Born in Japan and raised in the Midwest, Julie Green knew by age four that she wanted to be an artist. From her childhood, Green recalls, “Growing up, there was no distinction between the family quilts and ukiyo-e prints in our home. An Iowa neighbor’s front yard showcased larger-than-life famous figures and a 20 foot American flag, all made out of ears of colored corn.” Her art is deeply integrated into her life and vice versa. She says, “Education, cooking, gardening, service, and handwork were, and are, a part of each day. Appreciation for homemade and handmade led me to paint blue food.” Her husband, artist Clay Lohmann, she says, is instrumental to her studio practice.
Themes of repetition, the personal or familiar and the domestic recur. Recently, for her exhibition My New Blue Friends at Upfor in Portland, Green papered the walls of the gallery with 200 sheets of mulberry paper on which she’d painted seashell forms in sumi ink. The primary works in the show, her New Blue Friends, are small works, each consisting of repeated variations on a form rendered in airbrushed egg tempera. Green says, “A word in the Japanese language, kehai, describes the feeling that something has just happened or is about to: a footstep, a whiff, a stirring. I attempt to make a lasting image out of kehai.”

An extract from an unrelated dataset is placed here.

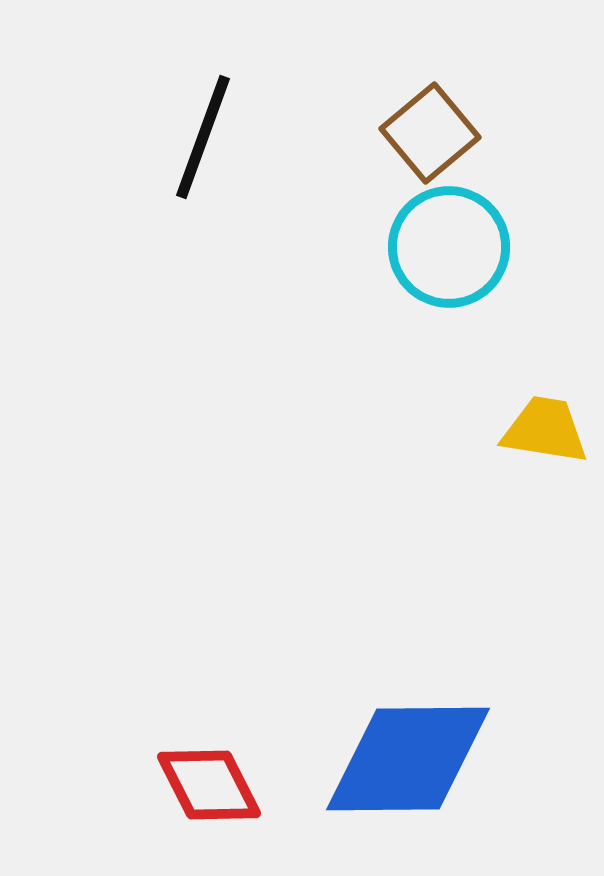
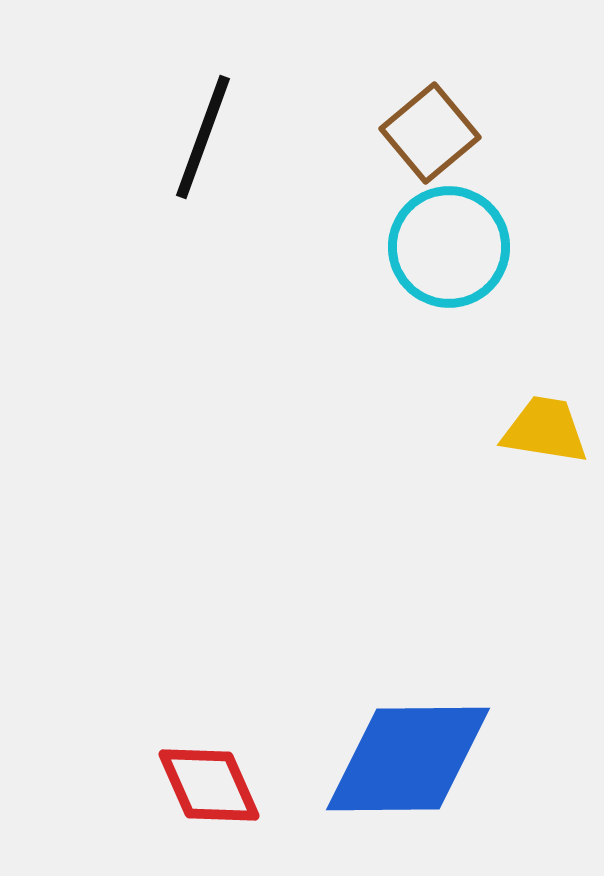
red diamond: rotated 3 degrees clockwise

Green is often best known for her 15-year project, The Last Supper,, which depicts the meal requests of U.S. death row inmates painted in cobalt blue mineral paint on second-hand plates. Green intends to add fifty plates a year until capital punishment is abolished. She began the series while teaching in Oklahoma, a state in which you could read last meal requests, as she says, “in the morning paper.” She spends half of each year on the project.
Green has been showing widely since the 80s. She has received awards including the Joan Mitchell Foundation Painters and Sculptors Grant and was nominated for the Contemporary Northwest Art Award. She received her MFA from the University of Kansas. Julie Green is a professor of art at Oregon State University, and is represented by Upfor. Her work will be included in Portland2016: A Biennial of Contemporary Art, produced by Disjecta and curated by Michelle Grabner.